I built shipyard so I could build Lightwork

June 11, 2026

On a Tuesday in May, I got up early and typed two commands into a terminal before leaving for work.

The first — /audit — inspected Lightwork, my side project, from both ends: browser-level passes over the live, deployed app (accessibility, SEO, privacy, performance) and code-level passes over the repository behind it (testing gaps, tech debt, observability, API surface, docs drift). Every finding became a labeled, severity-ranked GitHub issue, written like a competent engineer's bug report. The second command — /do-work — pointed a pool of autonomous workers at that backlog. Then I left the laptop running on my desk and headed to my actual job.

Shipyard spent the day working without me. By the time I checked back that evening, the repo had merged 116 pull requests and closed 121 issues — 110 of those PRs opened end-to-end by autonomous workers, each in its own git worktree, each merged by green CI without a human touching the keyboard. The median PR merged nine minutes after it opened — CI is path-filtered, so each change only runs the suites its files can actually affect. And it wasn't toy work: it hardened security on abuse-prone endpoints, fixed performance and accessibility violations, shipped offline support, and wrote test coverage over the social sign-in flows — the kind of changes that would each quietly eat an evening on their own.
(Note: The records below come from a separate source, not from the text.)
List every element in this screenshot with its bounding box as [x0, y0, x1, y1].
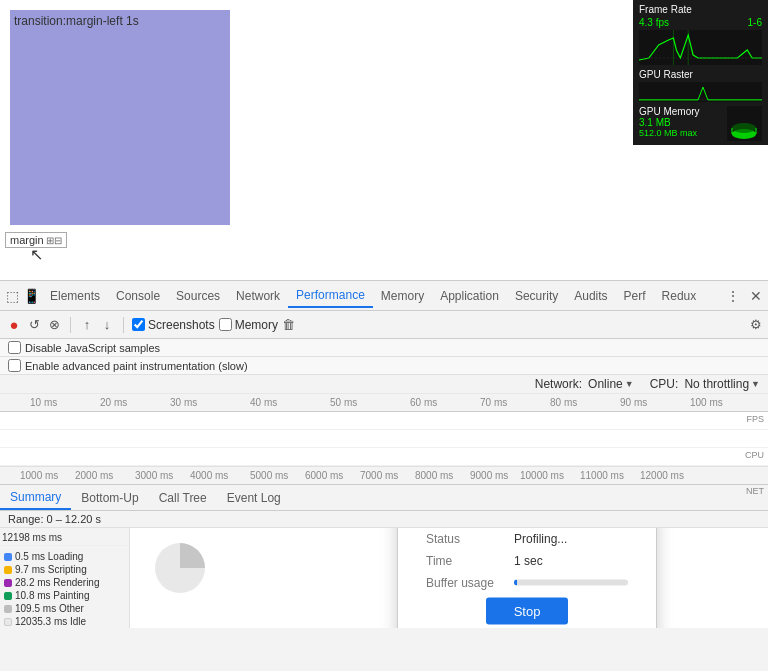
disable-js-label[interactable]: Disable JavaScript samples [8, 341, 760, 354]
net-strip-label: NET [746, 486, 764, 496]
cpu-dropdown[interactable]: CPU: No throttling ▼ [650, 377, 760, 391]
close-devtools-icon[interactable]: ✕ [748, 286, 764, 306]
bottom-tab-summary[interactable]: Summary [0, 486, 71, 510]
tab-elements[interactable]: Elements [42, 285, 108, 307]
bottom-tab-call-tree[interactable]: Call Tree [149, 487, 217, 509]
tab-security[interactable]: Security [507, 285, 566, 307]
disable-js-row: Disable JavaScript samples [0, 339, 768, 357]
summary-right-panel: Status Profiling... Time 1 sec Buffer us… [130, 528, 768, 628]
memory-checkbox-label[interactable]: Memory [219, 318, 278, 332]
tab-sources[interactable]: Sources [168, 285, 228, 307]
painting-dot [4, 592, 12, 600]
loading-dot [4, 553, 12, 561]
range-display: Range: 0 – 12.20 s [0, 511, 768, 528]
network-cpu-row: Network: Online ▼ CPU: No throttling ▼ [0, 375, 768, 394]
fps-strip: FPS [0, 412, 768, 430]
mobile-icon[interactable]: 📱 [21, 286, 42, 306]
tab-performance[interactable]: Performance [288, 284, 373, 308]
gpu-memory-value1: 3.1 MB [639, 117, 723, 128]
save-profile-button[interactable]: ↓ [99, 317, 115, 333]
buffer-label: Buffer usage [426, 576, 506, 590]
time-row: Time 1 sec [426, 554, 628, 568]
tab-perf[interactable]: Perf [616, 285, 654, 307]
network-dropdown-arrow: ▼ [625, 379, 634, 389]
loading-entry: 0.5 ms Loading [2, 550, 127, 563]
fps-label: 4.3 fps [639, 17, 669, 28]
load-profile-button[interactable]: ↑ [79, 317, 95, 333]
other-dot [4, 605, 12, 613]
svg-point-5 [732, 123, 756, 133]
time-value: 1 sec [514, 554, 543, 568]
scripting-dot [4, 566, 12, 574]
disable-js-checkbox[interactable] [8, 341, 21, 354]
gpu-memory-value2: 512.0 MB max [639, 128, 723, 138]
screenshots-checkbox-label[interactable]: Screenshots [132, 318, 215, 332]
idle-entry: 12035.3 ms Idle [2, 615, 127, 628]
animated-box [10, 10, 230, 225]
rendering-dot [4, 579, 12, 587]
enable-advanced-paint-label[interactable]: Enable advanced paint instrumentation (s… [8, 359, 760, 372]
clear-button[interactable]: ⊗ [46, 317, 62, 333]
devtools-panel: ⬚ 📱 Elements Console Sources Network Per… [0, 280, 768, 671]
idle-dot [4, 618, 12, 626]
gpu-memory-graph [727, 106, 762, 141]
bottom-tab-event-log[interactable]: Event Log [217, 487, 291, 509]
frame-rate-overlay: Frame Rate 4.3 fps 1-6 GPU Raster [633, 0, 768, 145]
more-tabs-icon[interactable]: ⋮ [724, 286, 742, 306]
frame-rate-title: Frame Rate [639, 4, 762, 15]
painting-entry: 10.8 ms Painting [2, 589, 127, 602]
total-time-label: 12198 ms ms [2, 530, 127, 546]
performance-toolbar: ● ↺ ⊗ ↑ ↓ Screenshots Memory 🗑 ⚙ [0, 311, 768, 339]
tab-audits[interactable]: Audits [566, 285, 615, 307]
buffer-progress-container [514, 580, 628, 586]
cpu-dropdown-arrow: ▼ [751, 379, 760, 389]
cpu-strip: CPU [0, 430, 768, 448]
time-label: Time [426, 554, 506, 568]
fps-strip-label: FPS [746, 414, 764, 424]
metric-strips: FPS CPU NET [0, 412, 768, 467]
cursor: ↖ [30, 245, 43, 264]
enable-advanced-paint-row: Enable advanced paint instrumentation (s… [0, 357, 768, 375]
transition-label: transition:margin-left 1s [14, 14, 139, 28]
bottom-tab-bottom-up[interactable]: Bottom-Up [71, 487, 148, 509]
inspect-icon[interactable]: ⬚ [4, 286, 21, 306]
devtools-tabs-bar: ⬚ 📱 Elements Console Sources Network Per… [0, 281, 768, 311]
net-strip: NET [0, 448, 768, 466]
gpu-memory-title: GPU Memory [639, 106, 723, 117]
memory-checkbox[interactable] [219, 318, 232, 331]
tab-console[interactable]: Console [108, 285, 168, 307]
other-entry: 109.5 ms Other [2, 602, 127, 615]
buffer-progress-fill [514, 580, 517, 586]
tab-memory[interactable]: Memory [373, 285, 432, 307]
gpu-raster-title: GPU Raster [639, 69, 762, 80]
separator-2 [123, 317, 124, 333]
network-dropdown[interactable]: Network: Online ▼ [535, 377, 634, 391]
profiling-dialog: Status Profiling... Time 1 sec Buffer us… [397, 528, 657, 628]
timeline-ruler-bottom: 1000 ms 2000 ms 3000 ms 4000 ms 5000 ms … [0, 467, 768, 485]
stop-button[interactable]: Stop [486, 598, 569, 625]
trash-icon[interactable]: 🗑 [282, 317, 295, 332]
status-value: Profiling... [514, 532, 567, 546]
status-label: Status [426, 532, 506, 546]
enable-advanced-paint-checkbox[interactable] [8, 359, 21, 372]
summary-left-panel: 12198 ms ms 0.5 ms Loading 9.7 ms Script… [0, 528, 130, 628]
buffer-row: Buffer usage [426, 576, 628, 590]
fps-graph [639, 30, 762, 65]
tab-application[interactable]: Application [432, 285, 507, 307]
rendering-entry: 28.2 ms Rendering [2, 576, 127, 589]
bottom-tabs-bar: Summary Bottom-Up Call Tree Event Log [0, 485, 768, 511]
timeline-ruler-top: 10 ms 20 ms 30 ms 40 ms 50 ms 60 ms 70 m… [0, 394, 768, 412]
settings-icon[interactable]: ⚙ [750, 317, 762, 332]
status-row: Status Profiling... [426, 532, 628, 546]
pie-chart [150, 538, 210, 598]
separator-1 [70, 317, 71, 333]
main-content-area: 12198 ms ms 0.5 ms Loading 9.7 ms Script… [0, 528, 768, 628]
record-button[interactable]: ● [6, 317, 22, 333]
screenshots-checkbox[interactable] [132, 318, 145, 331]
browser-viewport: transition:margin-left 1s margin ⊞⊟ ↖ Fr… [0, 0, 768, 280]
tab-network[interactable]: Network [228, 285, 288, 307]
devtools-extra-icons: ⋮ ✕ [724, 286, 764, 306]
reload-record-button[interactable]: ↺ [26, 317, 42, 333]
tab-redux[interactable]: Redux [654, 285, 705, 307]
fps-value-right: 1-6 [748, 17, 762, 28]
After dinner I ran one more command — /my-turn — and got back a short, prioritized list of the things that actually needed a human: judgment calls, sign-offs, the handful of stuck items. Everything else had already shipped.

I didn't write a line of any of it. Most of the backlog wasn't written by me either — 93 of the 121 closed issues had been filed by the morning's audit agents. This post is about how an ordinary Tuesday got to look like that — because the machinery behind it is the most leverage I've ever gotten out of a tool I built.

Two projects, one bottleneck

For the last ten weeks I've been working on two projects at once — both passion projects, built in the hours around everything else. None of this is the output of full-time work; it's what nights and weekends produced. The first is Lightwork — Expo (React Native) + Firebase, shipping to iOS, Android, and the web. The second is Shipyard, an autonomous engineering loop built on Claude Code: it finds work, refines it into tickets, and turns the issue backlog into merged pull requests, with the human kept at exactly the points where judgment matters.

The relationship between the two is the point of this post: I built shipyard because I was the bottleneck in building Lightwork.

The app, and the four months that didn't ship

Lightwork is the product: an app for asking for help, and for showing up to give it. You join the groups already in your life — a church, a neighborhood association, a school parent group — or not, and when you need a hand, you ask: a ride to the airport, cookies for the hospital staff, gloves and a water bottle at the park on Saturday. Asks can be one-time or recurring, public or group-only, and they land on a map, so neighbors can see who needs a hand nearby, volunteer with a tap, and coordinate in a per-request chat. Real-time data on Firestore, offline support, push notifications, search via Algolia, social OAuth, localization, one codebase for iOS, Android, and a PWA.

Lightwork home feed of asks for help, captioned: Help asked plainly. Help given freely.

Lightwork map of nearby asks for help, captioned: See who needs a hand near you.

Lightwork groups list — an HOA, a church, a school, a volunteer crew — captioned: Built for the groups already in your life.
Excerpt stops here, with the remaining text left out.